Zalabardo tira de ironía y me pide, imitando a Manrique,
que dejemos a los romanos, aunque oímos y leímos sus historias, vayamos a lo
de ayer. Lo interrumpo y le digo que lo de ayer, y esto fue igualmente
dicho por don Jorge, también es olvidado. Y tengo que recordarle cómo a Iglesias,
Pablo, no le pareció suficiente aportar una palabra la manida casta,
a cuya cofradía no tardó en afiliarse, sino que nos soltó un rimbombante El
cielo no se gana con consenso, nada original, pues se remonta a la
mitología griega. Bien lo demostró defenestrando uno tras otros a cuantos le
sirvieron de apoyo para sentirse necesario de toda necesidad.
Y llegamos a lo de hoy. El presidente Sánchez, el
más camaleónico que hayamos tenido, nos ha aportado una expresión que encierra
una paradoja, nueva normalidad, y una palabra que lo define a la
perfección, resiliencia.
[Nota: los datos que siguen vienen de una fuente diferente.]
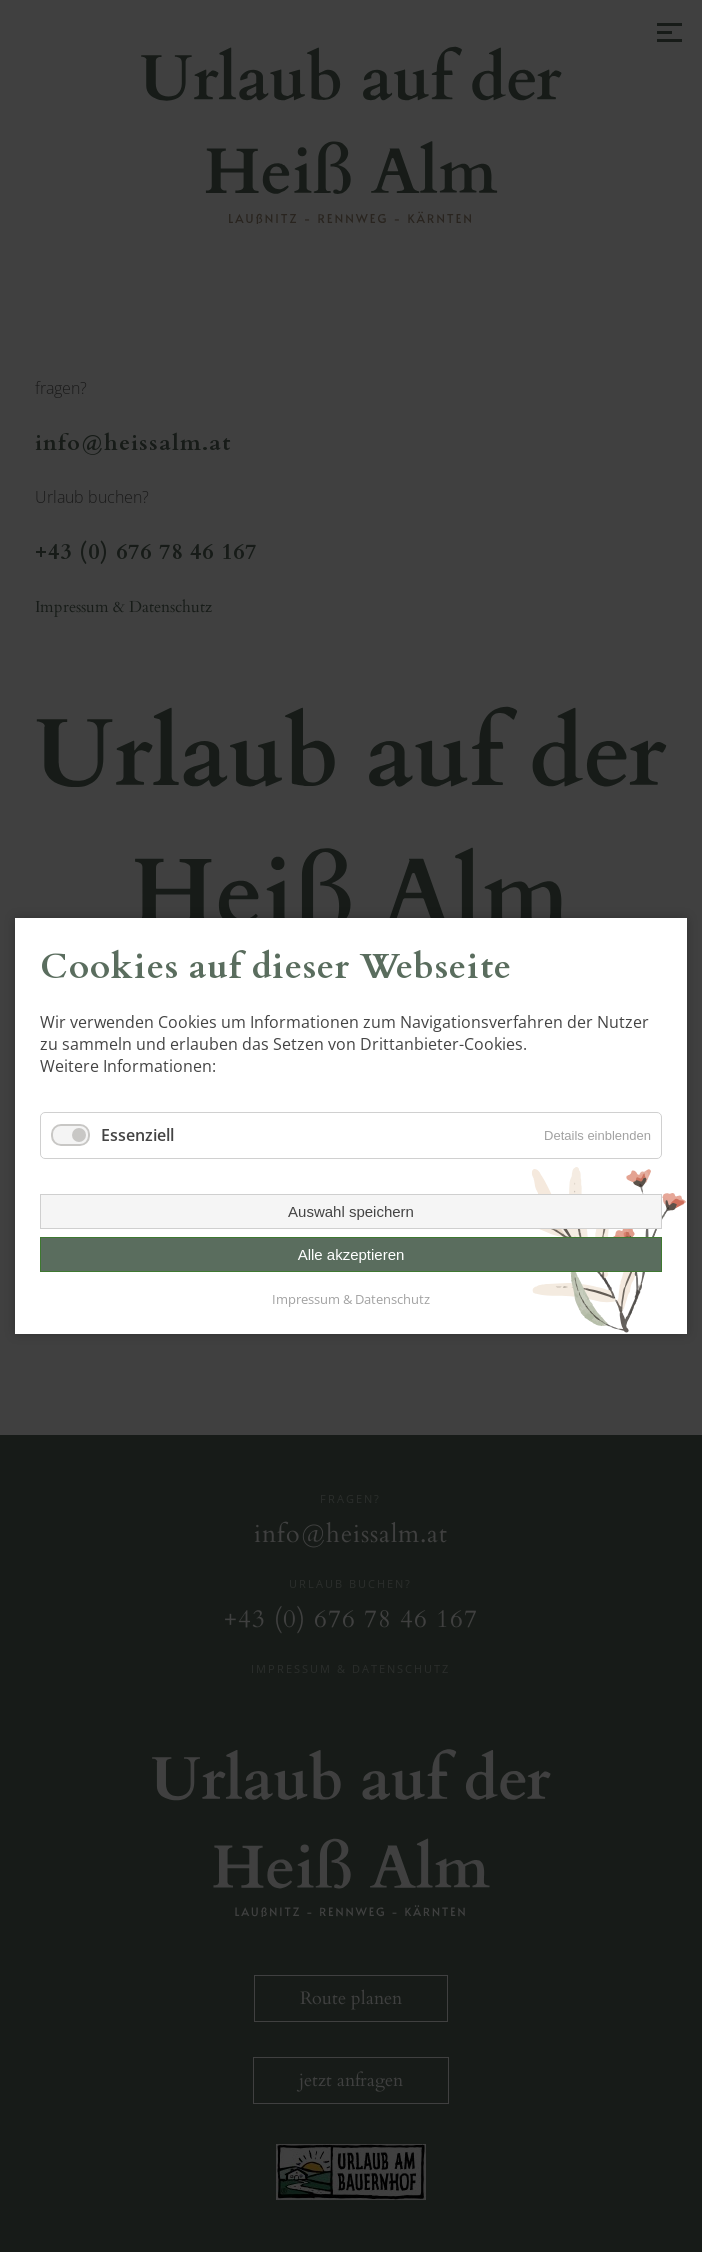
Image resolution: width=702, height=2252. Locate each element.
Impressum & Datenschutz (351, 1299)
La normalidad no puede ser una moda
nunca; por eso no es ni nueva ni vieja. Lo normal es lo que se da en su estado
natural. Y la resiliencia. Esta palabra señala la capacidad de
acomodarse a un estado o situación adversa, o la capacidad de recuperar el
estado inicial una vez que ha cesado la perturbación a que algo se ha visto
sometido.
En el momento presente, el Gobierno de Sánchez negocia con Bruselas un plan de recuperación económica que afecta a todo el país, aunque se negocia en un clima de absoluta opacidad, pues no hay quien sepa a qué se compromete a cambio. El periodista Claudi Pérez, lo leía hace unos días, decía que lo único claro que se obtiene del documento de 211 páginas que recoge la negociación es que aparece 191 veces la palabra resiliencia. Sánchez, que da más cambios que una bola de fliper, sí es fiel a su palabra; es el perfecto ejemplo de la resiliencia, pues, una vez que pase cualquier elemento que cause perturbación, es capaz de recobrar el estado inicial del que partía.
Mientras tanto, Le digo a Zalabardo, no sabemos si
tenemos o no tenemos vacunas, si alcanzaremos o no para el verano ese 70%
prometido (¿volveremos a Suárez?) o si la nueva normalidad
es precisamente eso, un permanente estado de incertidumbre. Lo que sí es seguro es que también Sánchez, resiliente
puro, más que útil, se cree necesario. Parece ser nuestro sino.